• [WHAT NEEDS TO BE DONE] Reproduce exactly the lines below from the one containing "Obermarkt 1" through the one containing "yang diderita oleh anak-anak.", including both, and nothing else.
# # #
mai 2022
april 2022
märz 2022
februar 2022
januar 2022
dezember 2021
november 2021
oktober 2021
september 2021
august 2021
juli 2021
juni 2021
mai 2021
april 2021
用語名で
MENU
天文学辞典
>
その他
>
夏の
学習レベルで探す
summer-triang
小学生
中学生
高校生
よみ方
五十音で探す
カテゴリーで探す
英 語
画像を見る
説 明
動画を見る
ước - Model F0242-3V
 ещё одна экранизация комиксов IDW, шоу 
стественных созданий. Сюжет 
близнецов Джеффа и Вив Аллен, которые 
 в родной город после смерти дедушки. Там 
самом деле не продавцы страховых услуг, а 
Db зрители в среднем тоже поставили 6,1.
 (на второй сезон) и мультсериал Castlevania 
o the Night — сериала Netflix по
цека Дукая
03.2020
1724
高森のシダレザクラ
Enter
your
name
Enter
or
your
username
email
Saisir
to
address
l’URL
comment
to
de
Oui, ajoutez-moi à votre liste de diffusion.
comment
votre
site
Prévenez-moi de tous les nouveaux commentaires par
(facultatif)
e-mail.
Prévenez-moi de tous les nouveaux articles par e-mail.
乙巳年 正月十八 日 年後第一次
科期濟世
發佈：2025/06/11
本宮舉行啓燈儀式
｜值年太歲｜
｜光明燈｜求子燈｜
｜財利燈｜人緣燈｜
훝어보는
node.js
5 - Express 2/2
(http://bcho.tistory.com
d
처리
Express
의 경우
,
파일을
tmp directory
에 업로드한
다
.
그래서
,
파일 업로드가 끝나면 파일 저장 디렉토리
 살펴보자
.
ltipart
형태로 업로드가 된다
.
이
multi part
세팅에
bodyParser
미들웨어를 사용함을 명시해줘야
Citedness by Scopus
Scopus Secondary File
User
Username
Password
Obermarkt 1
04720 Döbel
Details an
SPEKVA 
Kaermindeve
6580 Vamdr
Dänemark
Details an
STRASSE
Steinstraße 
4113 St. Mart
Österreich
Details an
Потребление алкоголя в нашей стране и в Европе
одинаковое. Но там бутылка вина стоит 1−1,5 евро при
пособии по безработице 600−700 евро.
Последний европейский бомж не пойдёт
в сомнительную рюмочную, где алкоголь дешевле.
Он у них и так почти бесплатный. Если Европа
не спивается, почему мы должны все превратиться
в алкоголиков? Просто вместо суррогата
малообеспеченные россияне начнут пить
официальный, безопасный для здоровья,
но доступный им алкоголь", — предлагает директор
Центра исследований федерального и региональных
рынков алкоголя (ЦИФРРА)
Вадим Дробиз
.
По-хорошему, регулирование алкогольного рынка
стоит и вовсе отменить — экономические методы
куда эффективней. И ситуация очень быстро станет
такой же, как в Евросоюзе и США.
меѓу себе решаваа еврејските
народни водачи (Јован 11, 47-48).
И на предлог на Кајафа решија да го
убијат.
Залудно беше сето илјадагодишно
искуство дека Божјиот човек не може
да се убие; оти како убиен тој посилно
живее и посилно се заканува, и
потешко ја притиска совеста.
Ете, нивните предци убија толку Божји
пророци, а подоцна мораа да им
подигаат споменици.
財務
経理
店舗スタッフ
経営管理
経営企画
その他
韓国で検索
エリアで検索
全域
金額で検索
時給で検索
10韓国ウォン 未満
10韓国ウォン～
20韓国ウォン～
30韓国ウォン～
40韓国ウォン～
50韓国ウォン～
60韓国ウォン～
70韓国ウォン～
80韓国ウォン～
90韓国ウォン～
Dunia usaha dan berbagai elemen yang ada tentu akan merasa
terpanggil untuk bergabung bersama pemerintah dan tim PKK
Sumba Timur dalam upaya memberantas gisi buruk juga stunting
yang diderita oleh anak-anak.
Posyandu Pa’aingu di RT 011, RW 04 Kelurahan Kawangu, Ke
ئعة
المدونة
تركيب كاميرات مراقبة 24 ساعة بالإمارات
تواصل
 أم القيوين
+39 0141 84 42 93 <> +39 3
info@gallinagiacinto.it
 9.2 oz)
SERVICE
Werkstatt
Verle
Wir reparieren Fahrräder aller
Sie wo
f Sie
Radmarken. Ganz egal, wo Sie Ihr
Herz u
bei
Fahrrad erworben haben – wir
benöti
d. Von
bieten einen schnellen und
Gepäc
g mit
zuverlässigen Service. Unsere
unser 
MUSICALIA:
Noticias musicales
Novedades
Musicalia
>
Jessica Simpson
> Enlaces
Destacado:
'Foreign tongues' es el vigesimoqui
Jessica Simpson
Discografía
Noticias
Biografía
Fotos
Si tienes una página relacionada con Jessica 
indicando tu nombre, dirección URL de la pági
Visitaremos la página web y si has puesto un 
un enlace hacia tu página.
# # #
• [YOUR RESPONSE]
Obermarkt 1
04720 Döbel
Details an
SPEKVA 
Kaermindeve
6580 Vamdr
Dänemark
Details an
STRASSE
Steinstraße 
4113 St. Mart
Österreich
Details an
Потребление алкоголя в нашей стране и в Европе
одинаковое. Но там бутылка вина стоит 1−1,5 евро при
пособии по безработице 600−700 евро.
Последний европейский бомж не пойдёт
в сомнительную рюмочную, где алкоголь дешевле.
Он у них и так почти бесплатный. Если Европа
не спивается, почему мы должны все превратиться
в алкоголиков? Просто вместо суррогата
малообеспеченные россияне начнут пить
официальный, безопасный для здоровья,
но доступный им алкоголь", — предлагает директор
Центра исследований федерального и региональных
рынков алкоголя (ЦИФРРА)
Вадим Дробиз
.
По-хорошему, регулирование алкогольного рынка
стоит и вовсе отменить — экономические методы
куда эффективней. И ситуация очень быстро станет
такой же, как в Евросоюзе и США.
меѓу себе решаваа еврејските
народни водачи (Јован 11, 47-48).
И на предлог на Кајафа решија да го
убијат.
Залудно беше сето илјадагодишно
искуство дека Божјиот човек не може
да се убие; оти како убиен тој посилно
живее и посилно се заканува, и
потешко ја притиска совеста.
Ете, нивните предци убија толку Божји
пророци, а подоцна мораа да им
подигаат споменици.
財務
経理
店舗スタッフ
経営管理
経営企画
その他
韓国で検索
エリアで検索
全域
金額で検索
時給で検索
10韓国ウォン 未満
10韓国ウォン～
20韓国ウォン～
30韓国ウォン～
40韓国ウォン～
50韓国ウォン～
60韓国ウォン～
70韓国ウォン～
80韓国ウォン～
90韓国ウォン～
Dunia usaha dan berbagai elemen yang ada tentu akan merasa
terpanggil untuk bergabung bersama pemerintah dan tim PKK
Sumba Timur dalam upaya memberantas gisi buruk juga stunting
yang diderita oleh anak-anak.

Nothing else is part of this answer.